= Exercise objective =
Below are the records; copy each line in which "Size" occurs.
Given records Block Start
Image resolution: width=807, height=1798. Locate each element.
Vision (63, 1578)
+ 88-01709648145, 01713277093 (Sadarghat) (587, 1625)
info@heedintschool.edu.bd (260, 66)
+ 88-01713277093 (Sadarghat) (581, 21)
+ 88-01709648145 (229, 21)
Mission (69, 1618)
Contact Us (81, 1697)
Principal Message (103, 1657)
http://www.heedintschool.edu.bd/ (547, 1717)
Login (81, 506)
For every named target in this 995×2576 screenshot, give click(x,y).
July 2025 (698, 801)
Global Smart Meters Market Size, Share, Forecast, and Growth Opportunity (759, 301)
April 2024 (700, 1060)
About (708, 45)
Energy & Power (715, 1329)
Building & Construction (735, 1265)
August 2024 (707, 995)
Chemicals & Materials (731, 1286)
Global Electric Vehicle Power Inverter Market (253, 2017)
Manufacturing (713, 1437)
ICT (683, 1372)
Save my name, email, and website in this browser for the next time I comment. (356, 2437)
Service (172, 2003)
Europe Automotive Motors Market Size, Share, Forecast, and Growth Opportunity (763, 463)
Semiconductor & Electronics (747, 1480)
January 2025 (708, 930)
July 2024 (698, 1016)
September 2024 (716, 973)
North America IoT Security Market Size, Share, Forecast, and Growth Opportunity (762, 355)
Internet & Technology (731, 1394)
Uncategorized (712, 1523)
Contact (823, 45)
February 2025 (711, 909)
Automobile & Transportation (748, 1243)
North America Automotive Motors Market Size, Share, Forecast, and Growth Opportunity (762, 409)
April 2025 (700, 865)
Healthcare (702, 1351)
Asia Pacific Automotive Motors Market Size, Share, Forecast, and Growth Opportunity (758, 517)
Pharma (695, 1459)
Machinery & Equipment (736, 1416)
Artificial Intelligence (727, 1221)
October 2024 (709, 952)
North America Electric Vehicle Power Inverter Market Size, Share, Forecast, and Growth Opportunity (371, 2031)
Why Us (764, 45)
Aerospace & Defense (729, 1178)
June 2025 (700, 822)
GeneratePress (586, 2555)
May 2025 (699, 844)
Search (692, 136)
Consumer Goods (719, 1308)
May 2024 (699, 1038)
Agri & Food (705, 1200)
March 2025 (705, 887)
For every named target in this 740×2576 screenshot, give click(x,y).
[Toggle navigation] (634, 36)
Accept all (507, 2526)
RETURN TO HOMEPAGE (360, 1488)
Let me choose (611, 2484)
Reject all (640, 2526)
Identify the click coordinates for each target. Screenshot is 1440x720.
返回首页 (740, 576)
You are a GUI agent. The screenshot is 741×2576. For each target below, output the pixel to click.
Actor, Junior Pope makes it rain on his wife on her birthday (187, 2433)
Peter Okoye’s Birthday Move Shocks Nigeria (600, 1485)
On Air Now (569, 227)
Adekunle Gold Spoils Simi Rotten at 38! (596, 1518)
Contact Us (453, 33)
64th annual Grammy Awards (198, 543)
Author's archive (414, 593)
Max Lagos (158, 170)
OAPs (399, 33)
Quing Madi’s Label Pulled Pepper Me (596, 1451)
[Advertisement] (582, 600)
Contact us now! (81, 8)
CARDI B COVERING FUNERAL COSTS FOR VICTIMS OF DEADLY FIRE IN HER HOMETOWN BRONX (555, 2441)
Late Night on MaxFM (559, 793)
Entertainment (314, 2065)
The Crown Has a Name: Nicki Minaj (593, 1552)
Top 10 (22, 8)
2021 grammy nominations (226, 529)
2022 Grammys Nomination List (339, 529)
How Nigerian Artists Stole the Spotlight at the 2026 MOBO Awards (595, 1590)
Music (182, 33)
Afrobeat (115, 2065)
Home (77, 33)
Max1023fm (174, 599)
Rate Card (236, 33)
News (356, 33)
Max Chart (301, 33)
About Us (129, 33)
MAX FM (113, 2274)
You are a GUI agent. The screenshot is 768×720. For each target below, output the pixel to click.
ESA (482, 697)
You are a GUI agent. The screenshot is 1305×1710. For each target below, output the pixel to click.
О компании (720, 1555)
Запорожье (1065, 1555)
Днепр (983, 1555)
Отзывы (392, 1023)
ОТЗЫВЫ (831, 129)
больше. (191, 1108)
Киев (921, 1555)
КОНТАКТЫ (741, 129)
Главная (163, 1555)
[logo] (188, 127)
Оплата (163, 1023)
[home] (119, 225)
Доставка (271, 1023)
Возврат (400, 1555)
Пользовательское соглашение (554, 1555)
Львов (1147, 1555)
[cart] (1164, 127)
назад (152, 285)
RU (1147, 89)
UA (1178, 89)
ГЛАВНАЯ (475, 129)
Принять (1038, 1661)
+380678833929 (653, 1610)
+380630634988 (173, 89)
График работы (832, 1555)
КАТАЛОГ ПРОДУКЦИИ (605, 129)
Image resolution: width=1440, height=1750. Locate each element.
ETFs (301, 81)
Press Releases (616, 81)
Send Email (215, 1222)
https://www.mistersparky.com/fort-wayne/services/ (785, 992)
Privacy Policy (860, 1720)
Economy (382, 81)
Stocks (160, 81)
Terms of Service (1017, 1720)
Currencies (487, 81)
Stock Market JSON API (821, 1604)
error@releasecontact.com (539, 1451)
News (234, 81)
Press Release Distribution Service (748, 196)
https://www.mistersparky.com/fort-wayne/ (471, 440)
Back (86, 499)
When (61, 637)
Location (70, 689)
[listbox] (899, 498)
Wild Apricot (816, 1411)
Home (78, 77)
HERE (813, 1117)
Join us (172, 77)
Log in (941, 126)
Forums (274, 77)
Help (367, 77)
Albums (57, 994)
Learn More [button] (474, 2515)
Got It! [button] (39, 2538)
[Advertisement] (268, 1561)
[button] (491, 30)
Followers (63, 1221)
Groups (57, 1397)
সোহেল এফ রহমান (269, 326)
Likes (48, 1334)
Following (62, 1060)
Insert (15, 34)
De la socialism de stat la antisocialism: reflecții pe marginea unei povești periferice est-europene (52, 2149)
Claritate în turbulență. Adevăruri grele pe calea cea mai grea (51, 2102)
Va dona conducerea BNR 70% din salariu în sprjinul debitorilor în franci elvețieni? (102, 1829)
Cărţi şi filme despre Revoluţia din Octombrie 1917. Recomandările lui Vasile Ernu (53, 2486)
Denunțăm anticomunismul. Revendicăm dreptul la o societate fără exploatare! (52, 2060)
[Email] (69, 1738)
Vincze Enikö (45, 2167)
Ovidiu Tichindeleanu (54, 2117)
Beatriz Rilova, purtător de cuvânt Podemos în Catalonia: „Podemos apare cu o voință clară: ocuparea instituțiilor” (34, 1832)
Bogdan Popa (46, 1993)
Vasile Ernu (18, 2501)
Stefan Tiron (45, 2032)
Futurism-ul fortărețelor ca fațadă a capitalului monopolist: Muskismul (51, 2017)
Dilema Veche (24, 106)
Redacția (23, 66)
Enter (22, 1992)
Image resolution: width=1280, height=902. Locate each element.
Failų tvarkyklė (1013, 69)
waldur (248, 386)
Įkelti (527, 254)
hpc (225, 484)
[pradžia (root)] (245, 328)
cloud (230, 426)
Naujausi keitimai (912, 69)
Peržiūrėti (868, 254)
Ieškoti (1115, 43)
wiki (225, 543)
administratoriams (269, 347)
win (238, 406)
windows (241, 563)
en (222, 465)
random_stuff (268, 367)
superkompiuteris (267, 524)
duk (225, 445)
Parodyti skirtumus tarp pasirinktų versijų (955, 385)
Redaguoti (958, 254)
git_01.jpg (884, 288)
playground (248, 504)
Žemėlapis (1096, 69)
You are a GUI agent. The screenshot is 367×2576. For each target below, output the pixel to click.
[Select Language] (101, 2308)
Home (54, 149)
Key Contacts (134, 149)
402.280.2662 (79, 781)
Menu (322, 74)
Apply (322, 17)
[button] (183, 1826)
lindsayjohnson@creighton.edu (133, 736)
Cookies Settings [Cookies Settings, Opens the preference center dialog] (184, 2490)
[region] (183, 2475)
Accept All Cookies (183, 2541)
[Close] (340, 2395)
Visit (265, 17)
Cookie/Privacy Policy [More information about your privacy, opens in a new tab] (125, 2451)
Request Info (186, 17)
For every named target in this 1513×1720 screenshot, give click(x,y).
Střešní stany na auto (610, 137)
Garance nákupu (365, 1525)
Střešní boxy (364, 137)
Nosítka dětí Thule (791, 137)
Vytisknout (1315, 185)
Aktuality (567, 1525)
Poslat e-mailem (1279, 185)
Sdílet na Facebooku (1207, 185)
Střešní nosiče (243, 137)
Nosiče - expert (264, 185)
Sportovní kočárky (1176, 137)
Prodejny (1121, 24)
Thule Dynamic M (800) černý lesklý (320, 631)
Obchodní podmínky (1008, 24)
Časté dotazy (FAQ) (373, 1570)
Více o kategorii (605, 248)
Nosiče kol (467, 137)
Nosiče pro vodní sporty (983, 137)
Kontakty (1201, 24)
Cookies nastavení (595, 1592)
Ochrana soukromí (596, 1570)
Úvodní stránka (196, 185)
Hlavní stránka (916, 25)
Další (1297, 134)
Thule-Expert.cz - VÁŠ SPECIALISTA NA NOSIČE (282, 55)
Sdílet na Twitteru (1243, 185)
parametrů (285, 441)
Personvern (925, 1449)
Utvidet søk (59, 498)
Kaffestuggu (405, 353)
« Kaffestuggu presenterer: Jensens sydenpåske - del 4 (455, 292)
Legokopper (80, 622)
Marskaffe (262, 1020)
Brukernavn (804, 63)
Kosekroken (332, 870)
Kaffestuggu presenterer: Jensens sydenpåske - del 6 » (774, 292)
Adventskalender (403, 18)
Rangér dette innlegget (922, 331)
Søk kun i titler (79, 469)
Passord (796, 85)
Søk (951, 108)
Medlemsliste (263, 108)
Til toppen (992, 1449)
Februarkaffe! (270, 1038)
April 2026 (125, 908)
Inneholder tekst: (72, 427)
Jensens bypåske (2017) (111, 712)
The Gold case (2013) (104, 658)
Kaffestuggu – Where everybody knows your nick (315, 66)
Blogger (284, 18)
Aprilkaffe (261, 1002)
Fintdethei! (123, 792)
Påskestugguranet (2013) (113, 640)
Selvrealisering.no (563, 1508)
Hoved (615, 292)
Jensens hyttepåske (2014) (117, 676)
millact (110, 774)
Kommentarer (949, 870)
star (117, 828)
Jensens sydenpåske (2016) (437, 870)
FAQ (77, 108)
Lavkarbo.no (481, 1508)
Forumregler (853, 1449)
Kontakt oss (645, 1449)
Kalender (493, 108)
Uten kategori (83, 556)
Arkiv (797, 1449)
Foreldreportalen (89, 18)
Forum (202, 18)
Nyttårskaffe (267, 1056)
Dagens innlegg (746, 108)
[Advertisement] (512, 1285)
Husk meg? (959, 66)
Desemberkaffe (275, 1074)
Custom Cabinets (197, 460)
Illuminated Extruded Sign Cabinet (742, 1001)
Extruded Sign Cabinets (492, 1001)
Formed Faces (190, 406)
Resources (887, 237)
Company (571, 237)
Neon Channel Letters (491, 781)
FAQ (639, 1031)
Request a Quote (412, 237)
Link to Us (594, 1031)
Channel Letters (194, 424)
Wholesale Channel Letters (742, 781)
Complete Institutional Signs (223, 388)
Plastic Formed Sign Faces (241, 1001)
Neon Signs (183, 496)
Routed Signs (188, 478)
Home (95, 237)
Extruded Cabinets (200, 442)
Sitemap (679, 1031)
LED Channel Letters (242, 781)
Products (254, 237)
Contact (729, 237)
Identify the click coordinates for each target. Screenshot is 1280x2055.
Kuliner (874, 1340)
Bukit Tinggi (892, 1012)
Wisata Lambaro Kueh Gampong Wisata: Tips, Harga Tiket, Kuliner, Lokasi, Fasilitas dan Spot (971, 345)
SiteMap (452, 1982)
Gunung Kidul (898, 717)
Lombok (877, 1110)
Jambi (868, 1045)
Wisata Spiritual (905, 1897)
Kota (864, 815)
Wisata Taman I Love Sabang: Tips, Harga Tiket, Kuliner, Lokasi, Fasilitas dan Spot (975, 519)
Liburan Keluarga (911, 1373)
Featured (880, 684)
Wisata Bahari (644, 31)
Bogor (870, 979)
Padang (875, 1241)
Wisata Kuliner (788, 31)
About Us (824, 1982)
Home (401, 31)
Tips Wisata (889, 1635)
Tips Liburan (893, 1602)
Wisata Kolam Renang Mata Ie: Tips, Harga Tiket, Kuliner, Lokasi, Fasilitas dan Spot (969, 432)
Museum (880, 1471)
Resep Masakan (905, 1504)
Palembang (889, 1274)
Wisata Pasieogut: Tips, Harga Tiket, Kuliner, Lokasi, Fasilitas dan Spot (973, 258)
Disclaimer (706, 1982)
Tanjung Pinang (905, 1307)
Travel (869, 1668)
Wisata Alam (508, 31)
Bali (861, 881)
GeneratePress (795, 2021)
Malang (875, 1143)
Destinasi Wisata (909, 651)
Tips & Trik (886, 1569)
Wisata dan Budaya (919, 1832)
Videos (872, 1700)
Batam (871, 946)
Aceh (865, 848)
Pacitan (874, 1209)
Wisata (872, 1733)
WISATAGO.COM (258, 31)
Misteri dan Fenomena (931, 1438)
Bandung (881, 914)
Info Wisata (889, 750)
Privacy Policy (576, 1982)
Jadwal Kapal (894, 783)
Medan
Given records Block End
= Your solution =
Global Smart Meters Market Size, Share, Forecast, and Growth Opportunity (759, 301)
Europe Automotive Motors Market Size, Share, Forecast, and Growth Opportunity (763, 463)
North America IoT Security Market Size, Share, Forecast, and Growth Opportunity (762, 355)
North America Automotive Motors Market Size, Share, Forecast, and Growth Opportunity (762, 409)
Asia Pacific Automotive Motors Market Size, Share, Forecast, and Growth Opportunity (758, 517)
North America Electric Vehicle Power Inverter Market Size, Share, Forecast, and Growth Opportunity (371, 2031)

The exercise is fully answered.